Did spring bring a brand-new bunny? Or are you a long-time rabbit owner looking to optimize your rabbit’s diet? Here’s what you need to know to keep your friend healthy through food. 

Hay, hay, and more hay.

I can’t say it enough – your rabbit needs mountains of hay. Hay contains all the nutrients your rabbit needs to thrive. Rabbit teeth grow continuously, and hay is one of the best ways to grind those teeth to proper height and shape. Hay should be the main source of food for your rabbit – available all the time.

What kind of hay? Young rabbits (up to 6 months old) need alfalfa hay. Adult rabbits need timothy, orchard or meadow grass, oat, rye, or barley hay.
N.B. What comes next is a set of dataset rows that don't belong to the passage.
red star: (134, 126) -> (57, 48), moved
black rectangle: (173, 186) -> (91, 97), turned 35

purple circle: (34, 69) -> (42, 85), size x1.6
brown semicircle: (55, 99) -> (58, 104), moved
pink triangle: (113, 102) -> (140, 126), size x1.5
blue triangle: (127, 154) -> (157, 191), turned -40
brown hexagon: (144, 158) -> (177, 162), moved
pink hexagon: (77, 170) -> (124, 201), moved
Legume hays like alfalfa, clover, pea, bean, or peanut should only be fed as a treat. They are too high in calcium and calories for daily feeding.

Hay can be fed loose in a pile, placed in a hanging feeder, or woven into shapes like balls, baskets, and mats.

Fresh greens
Fresh greens are a good source of water and micronutrients for your rabbit. They are the second-most important component of your rabbit’s diet after hay. In general, the darker the green, the more nutritious. Avoid iceberg lettuce as it is extremely low in nutrients. Feed a variety (at least 3 types) of greens every day for a balanced diet. Feed up to one packed cup of greens per 2lbs of rabbit per day.
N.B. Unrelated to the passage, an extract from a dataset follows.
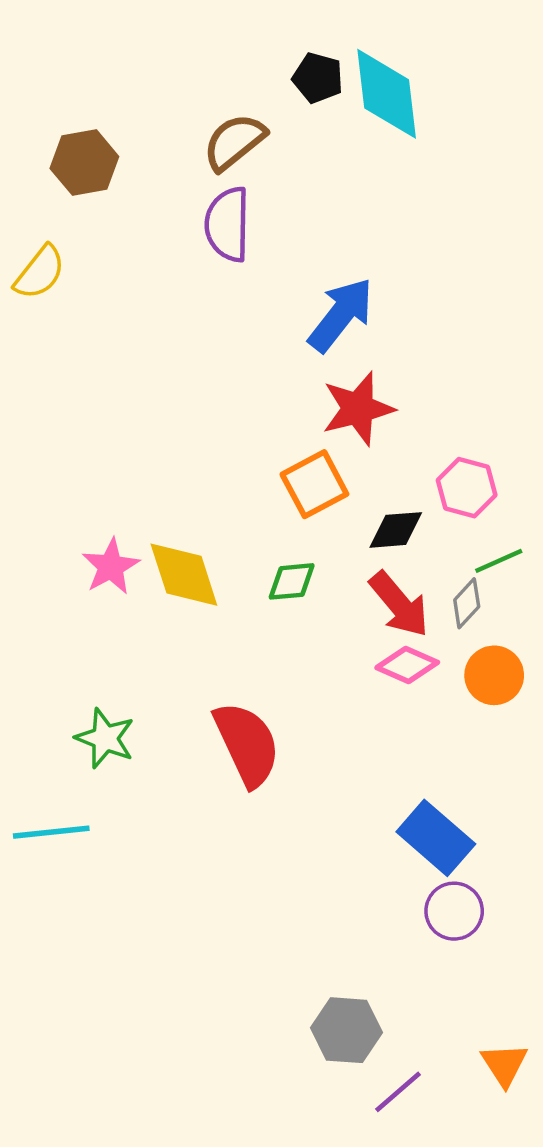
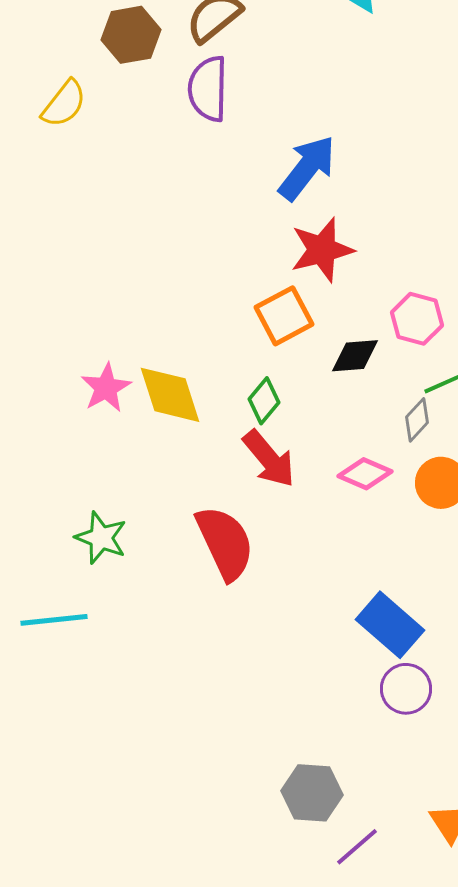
brown hexagon: (84, 163) -> (131, 35), moved
yellow semicircle: (40, 272) -> (64, 104), moved
green diamond: (292, 581) -> (264, 401), turned -45
red arrow: (399, 604) -> (269, 459), moved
Suggested greens: baby greens (salad mix counts as one type), beet tops, bok choy, basil, broccoli (top and leaves), Brussels sprouts, cabbage (red, green, Chinese), carrot tops, celery leaves, chickory, collard greens, dandelion leaves and flower, dock, endive, escarole, kale, lettuce, mustard greens, parsley, radicchio, rainbow or Swiss chard, water cress 

Fruits and vegetables
A small amount of fresh fruits and vegetables (1-2 tbsp) can be a good treat for your rabbit. It’s also a good way to check on your rabbit’s health. If a favorite treat is getting ignored, please call your veterinarian. Avoid sugary and starchy foods like corn, peas, nuts, seeds, or sugary treats.

​Suggested treats: apple, banana, bell pepper, berries (including strawberry tops), carrot, flowers (only if organic and from your garden: nasturtiums, pansies, roses, and snap dragons), grapes, kiwi, mango, melon, peach, pear, pineapple, squash

What about pellets or rabbit food?
A rabbit eating a balanced diet of hay and greens does NOT actually need pellets. They are very dense in calories, don’t wear down the teeth properly, and frequently lead to obesity.  But many rabbits love them, so you can offer them as a treat for training or in a pinch if hay or greens are unavailable. Rabbits less than 5lbs should be offered no more than 2 tbsp pellets per day, and up to 1/4 cup of pellets in a day for larger rabbits.